Loving Everyone Else While Hating Myself {Updated}

I haven’t done a blog post in a while. Between speaking, planning our first conference, emails, Facebook, the blog, starting Instagram, other social medias, networking, being a mother to 5, and business owner……takes deep breath…..you get the point.

But something happened recently and I feel inspired to share. At the beginning of the year I blogged about how we share all things surrounding birth, but in 2013 I wanted to add motherhood into the mix. Part of this has been to share about loving ourselves…every ounce of us. Our weaknesses, strengths, forgiving ourselves, celebrating who we are, and that includes our bodies.

We recently did a ‘loving our bodies’, especially post partum, day on Facebook. It was amazing. So many women openly and bravely shared their pp bodies with hundreds of thousands of people. I thought every single picture sent in represented a strong, beautiful woman. Truly, I did.


We also made a Pinterest board titled “Lovin’ Our Bodies” and Meagan, one of my awesome team members, shared this picture with me…

beautiful body

And I cried. Not one post partum body that was shared that day represented ME. Here I was celebrating all other women, but not myself. This picture took my breath away. I felt this picture was a woman so full of joy and self love. It made me reflect on my big beautiful body that has nourished five gorgeous and healthy children.

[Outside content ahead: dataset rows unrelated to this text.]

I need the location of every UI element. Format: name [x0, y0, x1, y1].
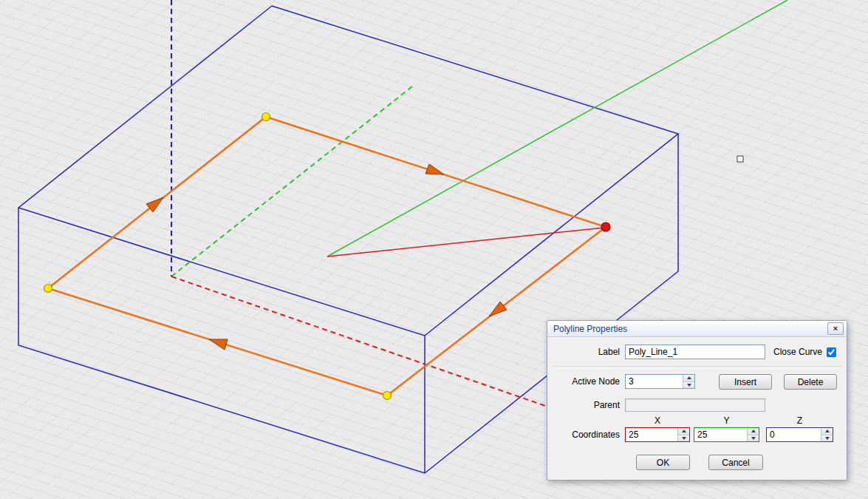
spinner-down-icon[interactable] — [678, 435, 689, 442]
axis-y-dashed-icon — [171, 86, 412, 276]
coordinate-z-spinner — [821, 428, 833, 441]
direction-arrows — [146, 164, 507, 350]
axis-y-solid-icon — [327, 0, 787, 257]
divider — [553, 366, 841, 369]
parent-caption: Parent — [547, 398, 620, 413]
dialog-title: Polyline Properties — [553, 324, 827, 334]
polyline-properties-dialog: Polyline Properties × Label Close Curve … — [547, 320, 847, 481]
polyline-edges[interactable] — [48, 117, 606, 396]
ok-button[interactable]: OK — [636, 455, 690, 470]
close-curve-caption: Close Curve — [766, 344, 822, 359]
delete-button[interactable]: Delete — [784, 374, 837, 390]
coordinate-x-spinner — [677, 428, 689, 441]
coordinate-z-field — [766, 427, 833, 442]
direction-arrow-icon — [209, 339, 228, 350]
spinner-up-icon[interactable] — [821, 428, 833, 435]
polyline-node[interactable] — [383, 392, 392, 400]
active-node[interactable] — [601, 223, 610, 231]
active-node-caption: Active Node — [547, 374, 620, 389]
polyline-node[interactable] — [262, 113, 270, 121]
spinner-up-icon[interactable] — [683, 375, 694, 381]
direction-arrow-icon — [489, 302, 507, 316]
coordinates-caption: Coordinates — [547, 427, 620, 442]
label-input[interactable] — [625, 344, 765, 359]
column-header-y: Y — [694, 416, 759, 426]
spinner-up-icon[interactable] — [748, 428, 759, 435]
spinner-down-icon[interactable] — [821, 435, 833, 442]
insert-button[interactable]: Insert — [719, 374, 772, 390]
polyline-node[interactable] — [44, 285, 52, 293]
cancel-button[interactable]: Cancel — [708, 455, 763, 470]
close-button[interactable]: × — [827, 322, 844, 335]
coordinate-y-field — [694, 427, 759, 442]
selection-handle[interactable] — [737, 156, 743, 162]
axis-x-solid-icon — [327, 228, 604, 257]
spinner-up-icon[interactable] — [678, 428, 689, 435]
coordinate-y-input[interactable] — [694, 428, 747, 441]
parent-field — [625, 398, 765, 412]
direction-arrow-icon — [426, 164, 444, 174]
spinner-down-icon[interactable] — [748, 435, 759, 442]
active-node-input[interactable] — [626, 375, 683, 388]
close-curve-checkbox[interactable] — [827, 347, 836, 357]
close-icon: × — [833, 325, 838, 333]
dialog-titlebar[interactable]: Polyline Properties × — [547, 321, 847, 337]
column-header-z: Z — [766, 416, 833, 426]
spinner-down-icon[interactable] — [683, 381, 694, 389]
coordinate-x-input[interactable] — [626, 428, 677, 441]
column-header-x: X — [625, 416, 690, 426]
label-caption: Label — [547, 344, 620, 359]
active-node-spinner — [683, 375, 694, 388]
coordinate-y-spinner — [747, 428, 759, 441]
active-node-field — [625, 374, 695, 389]
coordinate-z-input[interactable] — [767, 428, 821, 441]
coordinate-x-field — [625, 427, 690, 442]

See, I have not always been this size. My weight is something I’ve constantly struggled with, but this size…no. Two long, hard years of post partum depression just barely behind me though and I have found myself here, learning to love myself in the moment while constantly worrying about my weight. It’s a delicate thing.

I decided to love myself. To love all of me while on my journey of better health. It’s a daily struggle, but I’ve been doing it. I feel if I’m going to tell other women to love themselves for how they are and if I see such beauty in all of you (I so do), then I need to see that in me. It was going well and then I saw this…

 me at mommycon

Such an unflattering picture. Don’t people know you take pictures from above, not below? In all seriousness, I cried. I don’t mean a few tears. I bawled my f-ing eyes out for an hour straight. Then I cried again later…and again later. I felt shame. So much shame for putting myself out there and letting others see me…all of me. I felt embarrassed. I felt sad that out of all I have and am accomplishing in my life, that none of it seems to matter to me if I’m fat. I know I wouldn’t see that in one of you. I would see all the beauty in you. How you shine. What you have accomplished. I would love you. While I hate myself.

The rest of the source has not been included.